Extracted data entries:

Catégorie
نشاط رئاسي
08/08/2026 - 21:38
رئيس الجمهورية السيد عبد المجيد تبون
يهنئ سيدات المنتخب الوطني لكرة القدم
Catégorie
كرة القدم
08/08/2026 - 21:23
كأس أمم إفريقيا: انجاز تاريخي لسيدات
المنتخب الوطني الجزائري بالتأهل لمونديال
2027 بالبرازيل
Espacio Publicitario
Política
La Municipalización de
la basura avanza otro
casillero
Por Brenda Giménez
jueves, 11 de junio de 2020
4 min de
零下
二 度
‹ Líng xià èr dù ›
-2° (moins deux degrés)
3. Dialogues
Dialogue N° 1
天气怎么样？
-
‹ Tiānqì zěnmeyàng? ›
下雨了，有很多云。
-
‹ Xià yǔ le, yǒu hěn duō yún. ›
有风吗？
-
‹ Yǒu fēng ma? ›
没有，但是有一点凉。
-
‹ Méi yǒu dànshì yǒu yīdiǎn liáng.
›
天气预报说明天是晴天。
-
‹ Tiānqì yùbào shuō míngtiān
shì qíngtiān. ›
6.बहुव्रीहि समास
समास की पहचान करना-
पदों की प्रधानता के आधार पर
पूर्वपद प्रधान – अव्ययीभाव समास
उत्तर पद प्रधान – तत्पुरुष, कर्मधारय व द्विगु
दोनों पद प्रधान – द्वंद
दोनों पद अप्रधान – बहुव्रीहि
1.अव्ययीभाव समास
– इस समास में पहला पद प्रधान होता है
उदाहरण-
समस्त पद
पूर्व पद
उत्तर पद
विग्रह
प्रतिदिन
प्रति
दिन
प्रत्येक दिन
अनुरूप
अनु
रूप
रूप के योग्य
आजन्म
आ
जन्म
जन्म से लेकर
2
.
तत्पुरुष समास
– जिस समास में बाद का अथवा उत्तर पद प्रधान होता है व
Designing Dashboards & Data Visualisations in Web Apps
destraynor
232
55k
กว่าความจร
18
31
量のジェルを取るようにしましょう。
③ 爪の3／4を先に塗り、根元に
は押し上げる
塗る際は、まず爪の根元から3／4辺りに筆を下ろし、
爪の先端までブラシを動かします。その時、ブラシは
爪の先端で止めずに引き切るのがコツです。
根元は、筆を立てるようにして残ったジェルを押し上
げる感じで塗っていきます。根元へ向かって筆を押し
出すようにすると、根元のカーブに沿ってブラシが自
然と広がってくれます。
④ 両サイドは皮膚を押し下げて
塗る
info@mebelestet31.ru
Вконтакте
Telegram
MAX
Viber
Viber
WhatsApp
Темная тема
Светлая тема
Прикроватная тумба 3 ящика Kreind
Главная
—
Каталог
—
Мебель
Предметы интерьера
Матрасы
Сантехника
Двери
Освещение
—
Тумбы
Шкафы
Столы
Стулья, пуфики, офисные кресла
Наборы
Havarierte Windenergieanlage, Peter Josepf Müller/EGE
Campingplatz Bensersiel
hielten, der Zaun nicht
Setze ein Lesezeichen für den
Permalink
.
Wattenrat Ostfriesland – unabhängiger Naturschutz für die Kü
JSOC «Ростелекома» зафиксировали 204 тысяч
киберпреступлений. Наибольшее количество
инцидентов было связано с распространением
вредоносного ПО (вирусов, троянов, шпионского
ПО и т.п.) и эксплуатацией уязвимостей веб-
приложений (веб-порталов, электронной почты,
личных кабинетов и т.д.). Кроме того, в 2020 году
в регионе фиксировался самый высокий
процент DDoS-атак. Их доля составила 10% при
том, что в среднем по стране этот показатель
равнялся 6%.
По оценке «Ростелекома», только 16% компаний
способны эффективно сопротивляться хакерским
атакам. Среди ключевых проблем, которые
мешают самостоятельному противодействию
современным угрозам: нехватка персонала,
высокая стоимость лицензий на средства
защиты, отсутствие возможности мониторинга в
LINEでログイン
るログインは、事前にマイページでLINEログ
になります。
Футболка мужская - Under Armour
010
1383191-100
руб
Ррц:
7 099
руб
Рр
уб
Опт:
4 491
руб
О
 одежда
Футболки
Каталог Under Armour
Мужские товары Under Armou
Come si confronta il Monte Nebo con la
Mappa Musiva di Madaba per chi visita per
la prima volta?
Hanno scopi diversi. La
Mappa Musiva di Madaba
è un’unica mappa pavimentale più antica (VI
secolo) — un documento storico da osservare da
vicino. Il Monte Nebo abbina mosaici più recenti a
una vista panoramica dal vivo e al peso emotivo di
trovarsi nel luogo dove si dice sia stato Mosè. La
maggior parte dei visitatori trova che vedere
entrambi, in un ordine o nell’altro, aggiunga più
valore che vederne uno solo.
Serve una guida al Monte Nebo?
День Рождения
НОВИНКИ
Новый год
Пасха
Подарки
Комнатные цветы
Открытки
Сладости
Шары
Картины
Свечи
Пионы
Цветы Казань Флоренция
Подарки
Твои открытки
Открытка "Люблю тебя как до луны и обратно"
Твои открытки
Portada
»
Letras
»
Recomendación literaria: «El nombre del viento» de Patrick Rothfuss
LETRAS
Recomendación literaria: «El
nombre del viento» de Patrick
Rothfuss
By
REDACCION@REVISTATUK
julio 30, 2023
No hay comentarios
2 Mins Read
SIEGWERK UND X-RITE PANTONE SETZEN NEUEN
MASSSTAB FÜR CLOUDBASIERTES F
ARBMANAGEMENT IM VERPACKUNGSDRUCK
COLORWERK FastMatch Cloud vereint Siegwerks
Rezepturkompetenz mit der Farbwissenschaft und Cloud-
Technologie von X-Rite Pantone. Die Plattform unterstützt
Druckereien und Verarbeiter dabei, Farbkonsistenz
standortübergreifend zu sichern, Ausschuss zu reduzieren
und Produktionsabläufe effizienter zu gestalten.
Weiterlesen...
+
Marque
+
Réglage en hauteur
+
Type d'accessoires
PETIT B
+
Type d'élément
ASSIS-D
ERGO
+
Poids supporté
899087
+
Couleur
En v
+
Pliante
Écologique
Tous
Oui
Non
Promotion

• [Your instructions]: With every line kept whole, write out the records again exactly.

• [Result for this task]:
Catégorie
نشاط رئاسي
08/08/2026 - 21:38
رئيس الجمهورية السيد عبد المجيد تبون
يهنئ سيدات المنتخب الوطني لكرة القدم
Catégorie
كرة القدم
08/08/2026 - 21:23
كأس أمم إفريقيا: انجاز تاريخي لسيدات
المنتخب الوطني الجزائري بالتأهل لمونديال
2027 بالبرازيل
Espacio Publicitario
Política
La Municipalización de
la basura avanza otro
casillero
Por Brenda Giménez
jueves, 11 de junio de 2020
4 min de
零下
二 度
‹ Líng xià èr dù ›
-2° (moins deux degrés)
3. Dialogues
Dialogue N° 1
天气怎么样？
-
‹ Tiānqì zěnmeyàng? ›
下雨了，有很多云。
-
‹ Xià yǔ le, yǒu hěn duō yún. ›
有风吗？
-
‹ Yǒu fēng ma? ›
没有，但是有一点凉。
-
‹ Méi yǒu dànshì yǒu yīdiǎn liáng.
›
天气预报说明天是晴天。
-
‹ Tiānqì yùbào shuō míngtiān
shì qíngtiān. ›
6.बहुव्रीहि समास
समास की पहचान करना-
पदों की प्रधानता के आधार पर
पूर्वपद प्रधान – अव्ययीभाव समास
उत्तर पद प्रधान – तत्पुरुष, कर्मधारय व द्विगु
दोनों पद प्रधान – द्वंद
दोनों पद अप्रधान – बहुव्रीहि
1.अव्ययीभाव समास
– इस समास में पहला पद प्रधान होता है
उदाहरण-
समस्त पद
पूर्व पद
उत्तर पद
विग्रह
प्रतिदिन
प्रति
दिन
प्रत्येक दिन
अनुरूप
अनु
रूप
रूप के योग्य
आजन्म
आ
जन्म
जन्म से लेकर
2
.
तत्पुरुष समास
– जिस समास में बाद का अथवा उत्तर पद प्रधान होता है व
Designing Dashboards & Data Visualisations in Web Apps
destraynor
232
55k
กว่าความจร
18
31
量のジェルを取るようにしましょう。
③ 爪の3／4を先に塗り、根元に
は押し上げる
塗る際は、まず爪の根元から3／4辺りに筆を下ろし、
爪の先端までブラシを動かします。その時、ブラシは
爪の先端で止めずに引き切るのがコツです。
根元は、筆を立てるようにして残ったジェルを押し上
げる感じで塗っていきます。根元へ向かって筆を押し
出すようにすると、根元のカーブに沿ってブラシが自
然と広がってくれます。
④ 両サイドは皮膚を押し下げて
塗る
info@mebelestet31.ru
Вконтакте
Telegram
MAX
Viber
Viber
WhatsApp
Темная тема
Светлая тема
Прикроватная тумба 3 ящика Kreind
Главная
—
Каталог
—
Мебель
Предметы интерьера
Матрасы
Сантехника
Двери
Освещение
—
Тумбы
Шкафы
Столы
Стулья, пуфики, офисные кресла
Наборы
Havarierte Windenergieanlage, Peter Josepf Müller/EGE
Campingplatz Bensersiel
hielten, der Zaun nicht
Setze ein Lesezeichen für den
Permalink
.
Wattenrat Ostfriesland – unabhängiger Naturschutz für die Kü
JSOC «Ростелекома» зафиксировали 204 тысяч
киберпреступлений. Наибольшее количество
инцидентов было связано с распространением
вредоносного ПО (вирусов, троянов, шпионского
ПО и т.п.) и эксплуатацией уязвимостей веб-
приложений (веб-порталов, электронной почты,
личных кабинетов и т.д.). Кроме того, в 2020 году
в регионе фиксировался самый высокий
процент DDoS-атак. Их доля составила 10% при
том, что в среднем по стране этот показатель
равнялся 6%.
По оценке «Ростелекома», только 16% компаний
способны эффективно сопротивляться хакерским
атакам. Среди ключевых проблем, которые
мешают самостоятельному противодействию
современным угрозам: нехватка персонала,
высокая стоимость лицензий на средства
защиты, отсутствие возможности мониторинга в
LINEでログイン
るログインは、事前にマイページでLINEログ
になります。
Футболка мужская - Under Armour
010
1383191-100
руб
Ррц:
7 099
руб
Рр
уб
Опт:
4 491
руб
О
 одежда
Футболки
Каталог Under Armour
Мужские товары Under Armou
Come si confronta il Monte Nebo con la
Mappa Musiva di Madaba per chi visita per
la prima volta?
Hanno scopi diversi. La
Mappa Musiva di Madaba
è un’unica mappa pavimentale più antica (VI
secolo) — un documento storico da osservare da
vicino. Il Monte Nebo abbina mosaici più recenti a
una vista panoramica dal vivo e al peso emotivo di
trovarsi nel luogo dove si dice sia stato Mosè. La
maggior parte dei visitatori trova che vedere
entrambi, in un ordine o nell’altro, aggiunga più
valore che vederne uno solo.
Serve una guida al Monte Nebo?
День Рождения
НОВИНКИ
Новый год
Пасха
Подарки
Комнатные цветы
Открытки
Сладости
Шары
Картины
Свечи
Пионы
Цветы Казань Флоренция
Подарки
Твои открытки
Открытка "Люблю тебя как до луны и обратно"
Твои открытки
Portada
»
Letras
»
Recomendación literaria: «El nombre del viento» de Patrick Rothfuss
LETRAS
Recomendación literaria: «El
nombre del viento» de Patrick
Rothfuss
By
REDACCION@REVISTATUK
julio 30, 2023
No hay comentarios
2 Mins Read
SIEGWERK UND X-RITE PANTONE SETZEN NEUEN
MASSSTAB FÜR CLOUDBASIERTES F
ARBMANAGEMENT IM VERPACKUNGSDRUCK
COLORWERK FastMatch Cloud vereint Siegwerks
Rezepturkompetenz mit der Farbwissenschaft und Cloud-
Technologie von X-Rite Pantone. Die Plattform unterstützt
Druckereien und Verarbeiter dabei, Farbkonsistenz
standortübergreifend zu sichern, Ausschuss zu reduzieren
und Produktionsabläufe effizienter zu gestalten.
Weiterlesen...
+
Marque
+
Réglage en hauteur
+
Type d'accessoires
PETIT B
+
Type d'élément
ASSIS-D
ERGO
+
Poids supporté
899087
+
Couleur
En v
+
Pliante
Écologique
Tous
Oui
Non
Promotion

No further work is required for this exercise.